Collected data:
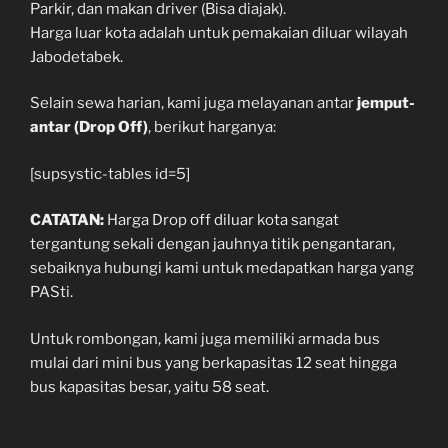
Parkir, dan makan driver (Bisa diajak).
Harga luar kota adalah untuk pemakaian diluar wilayah
Jabodetabek.
Selain sewa harian, kami juga melayanan antar
jemput-
antar (Drop Off)
, berikut harganya:
[supsystic-tables id=5]
CATATAN:
Harga Drop off diluar kota sangat
tergantung sekali dengan jauhnya titik pengantaran,
sebaiknya hubungi kami untuk medapatkan harga yang
PASti.
Untuk rombongan, kami juga memiliki armada bus
mulai dari mini bus yang berkapasitas 12 seat hingga
bus kapasitas besar, yaitu 58 seat.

* _WHAT IS EXPECTED_:
Exactly and only the lines from the one containing "[supsystic-tables id=5]" to the end of the entries above are to be written out.

* _OUTPUT OF THE EXERCISE_:
[supsystic-tables id=5]
CATATAN:
Harga Drop off diluar kota sangat
tergantung sekali dengan jauhnya titik pengantaran,
sebaiknya hubungi kami untuk medapatkan harga yang
PASti.
Untuk rombongan, kami juga memiliki armada bus
mulai dari mini bus yang berkapasitas 12 seat hingga
bus kapasitas besar, yaitu 58 seat.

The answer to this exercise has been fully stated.